(Source material)
□ □ □ □ □ □ □

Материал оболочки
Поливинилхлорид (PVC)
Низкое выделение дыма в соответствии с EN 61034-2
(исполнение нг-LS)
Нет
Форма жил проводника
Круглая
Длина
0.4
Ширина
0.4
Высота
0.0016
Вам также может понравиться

□ □ □ □ □ □ □

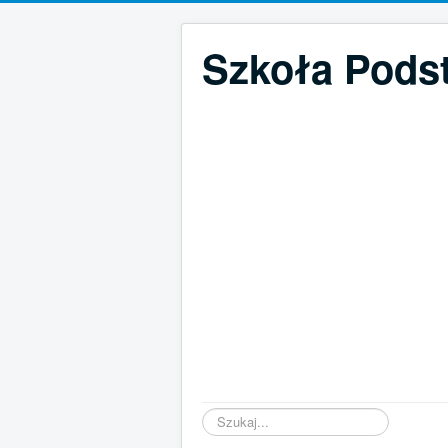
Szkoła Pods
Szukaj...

□ □ □ □ □ □ □

(Problem description) Extract from the records above the lines from the one containing "Материал оболочки" to the one containing "Вам также может понравиться", both lines included, exactly as they appear and with nothing else.

(Exercise answer)
Материал оболочки
Поливинилхлорид (PVC)
Низкое выделение дыма в соответствии с EN 61034-2
(исполнение нг-LS)
Нет
Форма жил проводника
Круглая
Длина
0.4
Ширина
0.4
Высота
0.0016
Вам также может понравиться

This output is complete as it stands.